Stored data entries →
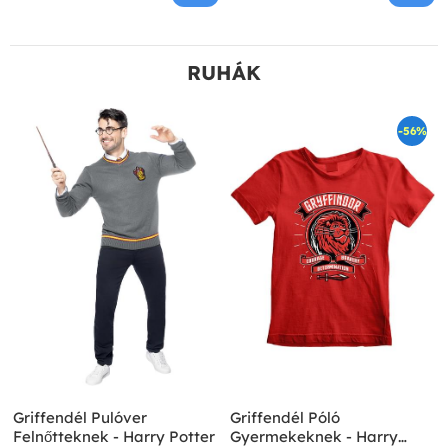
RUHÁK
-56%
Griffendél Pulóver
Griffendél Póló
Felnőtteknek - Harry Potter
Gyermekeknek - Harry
* * *
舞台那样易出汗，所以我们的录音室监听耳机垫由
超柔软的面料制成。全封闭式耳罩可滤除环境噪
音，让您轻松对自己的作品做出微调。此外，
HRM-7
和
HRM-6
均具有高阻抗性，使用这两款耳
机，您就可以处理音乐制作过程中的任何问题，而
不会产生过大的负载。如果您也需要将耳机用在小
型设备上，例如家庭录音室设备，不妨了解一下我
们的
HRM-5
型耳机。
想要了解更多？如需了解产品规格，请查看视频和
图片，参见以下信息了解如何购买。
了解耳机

Exercise brief → In the entries above, find each line with the word "Harry" and return it.

Task result →
Felnőtteknek - Harry Potter
Gyermekeknek - Harry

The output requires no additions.